The funds will go toward the UAHC’s Polish Judaica project, initiated last year following the signing of a unique cultural exchange agreement between the Reform Jewish group and the University of Warsaw.

Dr. Armand Hammer, president of Occidental Petroleum Corp., served as chairman of the $500-a-plate dinner in the Beverly Wilshire Hotel attended by 600 guests Monday night. Hammer called the UAHC-Polish agreement “a breakthrough because for the first time a Communist nation, Poland, has agreed contractually with an American Jewish organization to provide Judaic objects, manuscripts and art, much of which has been inaccessible to Western scholarship.” He continued:

“The agreement will serve also as a model to other nations, particularly those within the Communist sphere, hopefully engendering additional religious and cultural exchange and significant humanitarian gestures.”


Dr. Moury Leibovitz of New York, president of the Knoedler Galleries and co-chairman of the dinner with Guilford Glazer, announced that the UAHC would issue a limited edition of 300 full-size, full-color facsimile reproductions of the Kalonymus Codex, an illuminated Bible manuscript in Hebrew and Aramaic dating from the year 1238 that is regarded as one of the oldest and most beautiful treasures of Jewish religious art. A limited edition of 300 copies at $5,000 each will be published.
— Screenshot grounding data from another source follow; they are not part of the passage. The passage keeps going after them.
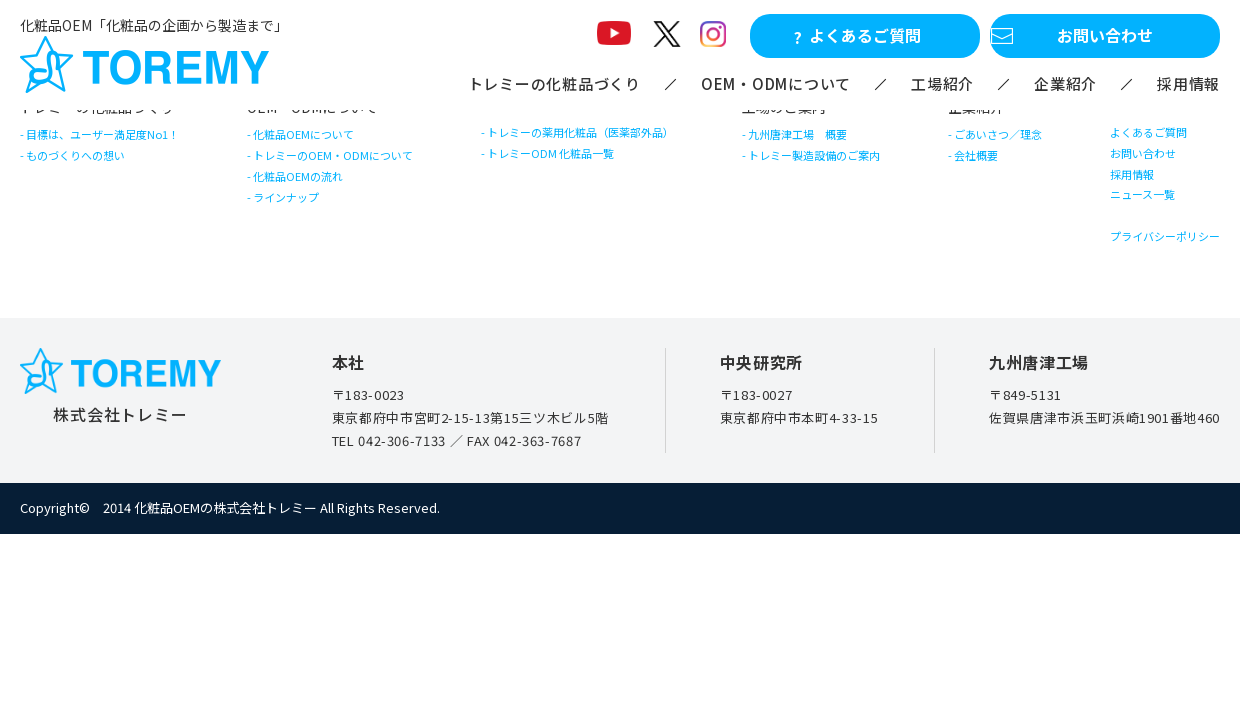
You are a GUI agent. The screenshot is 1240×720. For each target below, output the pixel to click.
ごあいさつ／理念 (1004, 141)
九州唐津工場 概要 (813, 141)
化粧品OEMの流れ (309, 213)
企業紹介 (1065, 83)
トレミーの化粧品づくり (554, 83)
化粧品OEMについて (316, 141)
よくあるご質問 (1132, 139)
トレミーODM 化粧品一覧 (563, 175)
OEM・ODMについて (776, 83)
The Kalonymus Codex was one of 20 works of rare Jewish art from Poland on exhibit at the dinner. It will move to the Skirball Museum of the Hebrew Union College-Jewish Institute of Religion in Los Angeles, where more than 100 articles of Polish Jewish art, on loan from various Polish institutions to the UAHC, will be on display through December.

Many of the works of Polish Judaica were thought lost or destroyed in the Holocaust. Rabbi Alexander Schindler, president of the UAHC, told the dinner guests:

“We cannot bring back the martyrs of our people, or restore the burned scrolls and precious manuscripts that have been lost forever. But through this historic agreement we can and will carry out our proud obligation to preserve, for today and for the years to come, the precious fragments of a vanished world. In doing so, we will more vividly remember, more fully comprehend and more nobly honor the vitality and genius of one of the great communities in our people’s history.”


Since the agreement was signed, Schindler reported, the project has been broadened to include the restoration and reconsecration by the UAHC of Jewish cemeteries in some 400 cities and towns in Poland, as well as the restoration of several synagogues, the furnishing of a new synagogue in Lublin and the construction of a Jewish chapel at the site of the Maidenek concentration camp.

Rabbi Philip Hiat, assistant to the president of the UAHC, negotiated the agreement with Polish church, governmental and university officials during several trips to Poland. He pointed out that while the UAHC is a Reform Jewish group, it has invited Conservative and Orthodox rabbis and scholars to join in the work of “rescuing and restoring the art, artifacts, historic documents and treasures of Polish Jewry for the entire Jewish people.”

The exhibition, which goes on view in Los Angeles tomorrow will be returned to Warsaw for the 40th anniversary of the Warsaw Ghetto uprising next April. Later, the collection will be sent to Israel, where it will be on view at Bet Hatefutsot, the Museum of the Diaspora, in Tel Aviv.